The second step consists of a thorough analysis of these critical areas in order to precisely determine the modus operandi of relevant institutions and the sources of their inefficiencies, ways of remedying the situation, and the most important challenges posed by the required reforms. Are the observed institutional inefficiencies caused by a lack of competent civil servants, their tendency to shirk or get involved in corrupt deals, the excessively intricate nature of the law or administrative rules or their undue multiplication and mutual inconsistency, or bad organization? Moreover, why is it that reforms that seem adequate to correct major institutional inefficiencies have not been undertaken, and why have important reforms voted for in parliament not been effectively implemented? Who would be the gainers and the losers of particular reforms and, therefore, who is likely to promote or oppose them?
Based on these detailed analyses of key thematic areas, the third step of the case studies, and the most challenging task, is to synthesise what has been learned into an articulated view of the main institutional problems hindering progress in various areas, their negative consequences for development, and, most importantly, their causes, proximate or more distant, as well as their susceptibility to reforms. This is the essence of the diagnostic that each case study is expected to deliver.
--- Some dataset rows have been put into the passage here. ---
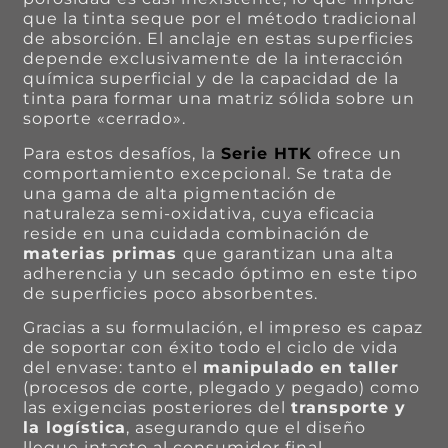
que la tinta seque por el método tradicional
de absorción. El anclaje en estas superficies
depende exclusivamente de la interacción
química superficial y de la capacidad de la
tinta para formar una matriz sólida sobre un
soporte «cerrado».
Para estos desafíos, la
Serie HTK
ofrece un
comportamiento excepcional. Se trata de
una gama de alta pigmentación de
naturaleza semi-oxidativa, cuya eficacia
reside en una cuidada combinación de
materias primas
que garantizan una alta
adherencia y un secado óptimo en este tipo
de superficies poco absorbentes.
Gracias a su formulación, el impreso es capaz
de soportar con éxito todo el ciclo de vida
del envase: tanto el
manipulado en taller
(procesos de corte, plegado y pegado) como
las exigencias posteriores del
transporte y
la logística
, asegurando que el diseño
llegue intacto al consumidor final.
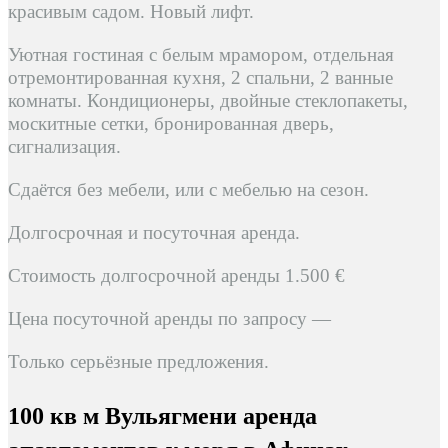
красивым садом. Новый лифт.
Уютная гостиная с белым мрамором, отдельная
отремонтированная кухня, 2 спальни, 2 ванные
комнаты. Кондиционеры, двойные стеклопакеты,
москитные сетки, бронированная дверь,
сигнализация.
Сдаётся без мебели, или с мебелью на сезон.
Долгосрочная и посуточная аренда.
Стоимость долгосрочной аренды 1.500 €
Цена посуточной аренды по запросу —
Только серьёзные предложения.
100 кв м Вульягмени аренда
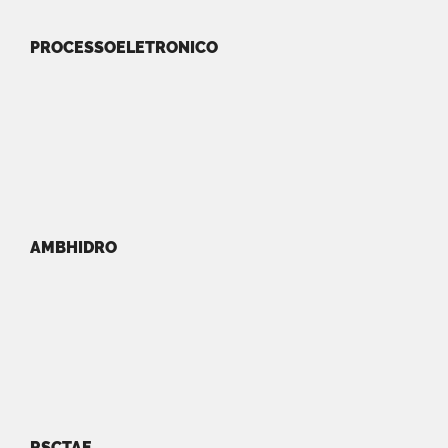
PROCESSOELETRONICO
AMBHIDRO
RSCTAE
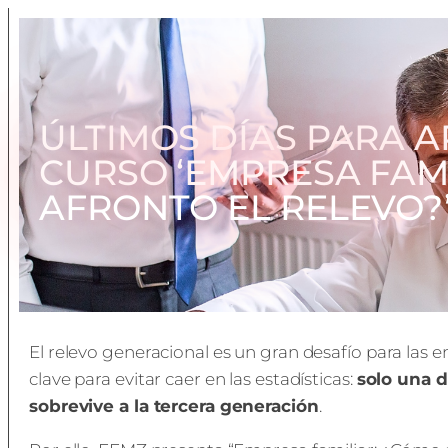
ÚLTIMOS DÍAS PARA 
CURSO ‘EMPRESA FAM
AFRONTO EL RELEVO?
El relevo generacional es un gran desafío para las e
clave para evitar caer en las estadísticas:
solo una d
sobrevive a la tercera generación
.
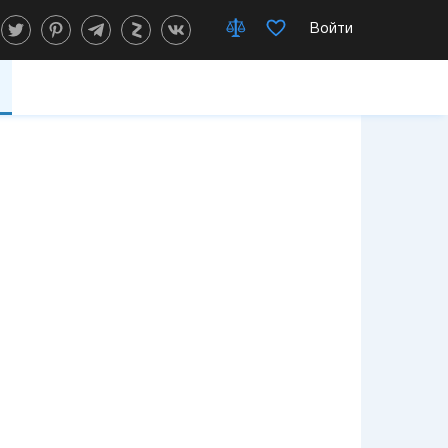
Войти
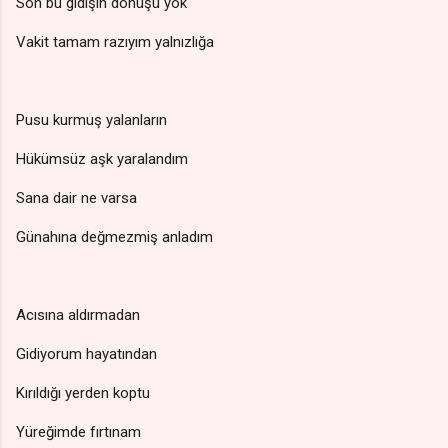
Son bu gidişin dönüşü yok
Vakit tamam razıyım yalnızlığa
Pusu kurmuş yalanların
Hükümsüz aşk yaralandım
Sana dair ne varsa
Günahına değmezmiş anladım
Acısına aldırmadan
Gidiyorum hayatından
Kırıldığı yerden koptu
Yüreğimde fırtınam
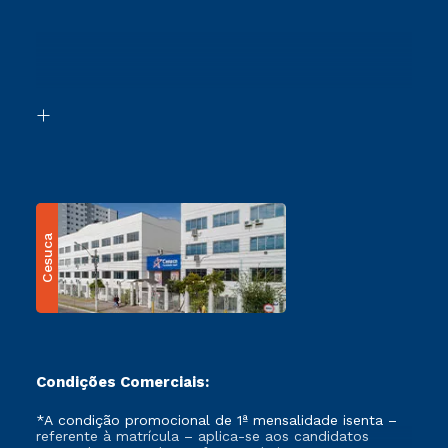
Cursos Profissionalizantes
Sou Ex-Aluno
Ingresso via Enem
Canais de Atendimento
Retorne ao Curso
Acessibilidade
Segunda Graduação
Biblioteca
Transferência
Cesuca
Condições Comerciais:
*A condição promocional de 1ª mensalidade isenta –
referente à matrícula – aplica-se aos candidatos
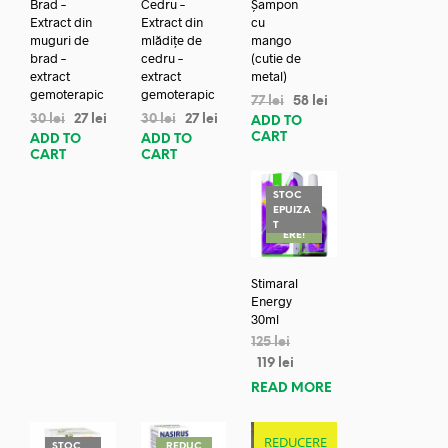
Brad –
Cedru –
Șampon
Extract din
Extract din
cu
muguri de
mlădițe de
mango
brad –
cedru –
(cutie de
extract
extract
metal)
gemoterapic
gemoterapic
77
lei
58
lei
30
lei
27
lei
30
lei
27
lei
ADD TO
CART
ADD TO
ADD TO
CART
CART
STOC
EPUIZA
REDUC
T
ERE!
Stimaral
Energy
30ml
125
lei
119
lei
READ MORE
REDUCERE
STOC
REDUC
REDUC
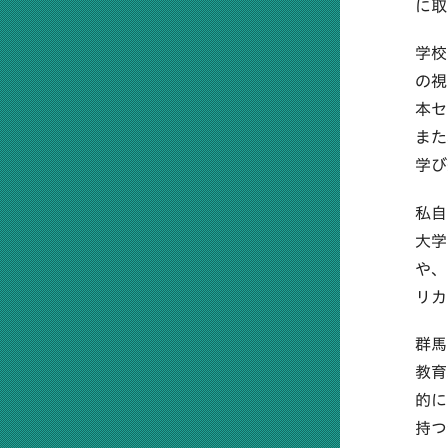
に取
学校
の視
本セ
また
学び
私自
大学
や、
リカ
群馬
教育
的に
持つ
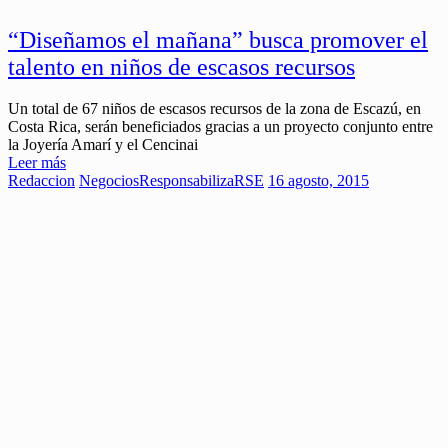
“Diseñamos el mañana” busca promover el
talento en niños de escasos recursos
Un total de 67 niños de escasos recursos de la zona de Escazú, en
Costa Rica, serán beneficiados gracias a un proyecto conjunto entre
la Joyería Amarí y el Cencinai
Leer más
Redaccion
Negocios
ResponsabilizaRSE
16 agosto, 2015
It bears emphasis that this exercise is a diagnostic, not a reform, agenda. Because there are gainers and losers from most reforms, political and economic circumstances will determine whether they can be undertaken or not. This needs to be thoroughly discussed, but it must be clear that no firm conclusion about the political feasibility can be reached without a precise evaluation of the distribution of political power in the society, something that goes beyond the contemplated diagnostic. From the strict standpoint of the diagnosis, however, its critical contribution is to expose the nature of the institutional dysfunction and highlight possible reforms as well as the stakes involved. In other words, the diagnostic must eventually make all key actors aware of the implications of the needed reforms, and of the expected collective gains and the possible losses they would entail for some groups in the population or some categories of key economic and political actors.
1 World Bank (2017b).
2 Hausmann et al. (Reference Gray2005).